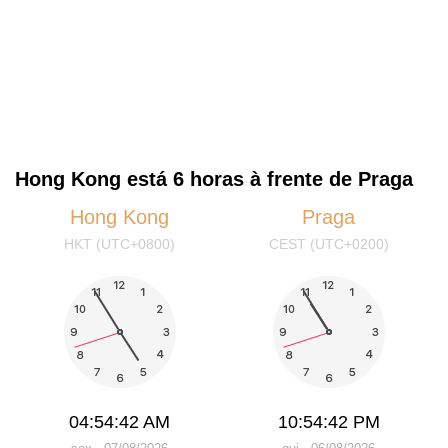
Hong Kong está 6 horas à frente de Praga
Hong Kong
Praga
HKT (UTC+0800)
CEST (UTC+0200)
04:54:42 AM
10:54:42 PM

## TASK ITEM:
Return all lines in the data that include the word "Hong".

## PROBLEM SOLUTION:
Hong Kong está 6 horas à frente de Praga
Hong Kong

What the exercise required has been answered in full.